This is part 2 of my posts about my Lanzarote Trip. See part 1 here.
Following the previous day’s tour and visit to the winery, we had more wine in store at a tasting at Club La Santa itself.
To start with, we got more of the spiel about the unique ways the wine is made.
I think by then the group would have preferred a bit less talking and more drinking, but that was solved by a generous jug of Sangria after the tasting had finished.
Still, we did get to try a wine from El Grifo, the oldest and most well known of the wines from Lanzarote.
There was also Yaiza, who serve their wines in a very funky, youthful bottle. They would not get away with this in Bordeaux. As for the taste, it reminded me of drinking Lambrini as a student, which is not a good thing as it’s slightly more expensive than £4.
Still, if you like semi-sweet wines then you could do a lot worse.
Top 3 wines tried and recommended:
- Vulcano de Lanzarote, Malvasia Volcánica Roble (bottom left)
- Rubicon Amalia Malvasia (top middle)
- El Grifo, Malvasia Collection 2015 (bottom middle)
With these whites you can expect to understand the Lanzarote DO and the use of the Malvasia grape.

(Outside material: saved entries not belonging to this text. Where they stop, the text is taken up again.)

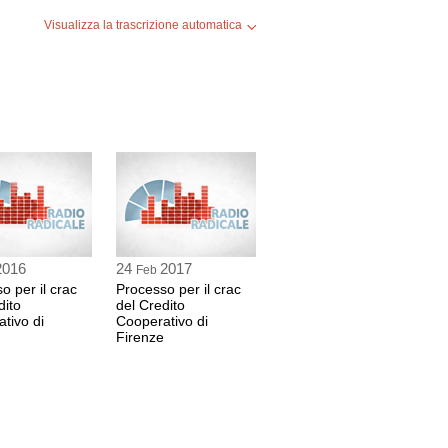
Visualizza la trascrizione automatica
ossime udienze
 sec
14 ottobre 2015, ore 15,00
2016
24
2017
Feb
o per il crac
Processo per il crac
dito
del Credito
tivo di
Cooperativo di
Firenze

The Vulcano Roble has had 6 months in oak, and this lends some sweetness in the finish. The wine matched very well to asian flavours of a tuna tataki dish at Amendoa restaurant in La Santa village, our meal out on our last night.
Sadly, as the flight was hand luggage only, I was unable to bring any wine back with me due to the extortionate airport prices, which are more than double than you can find elsewhere on the island.
You should be looking at €10-13 for these wines maximum, but are best enjoyed young, fresh and on the island itself.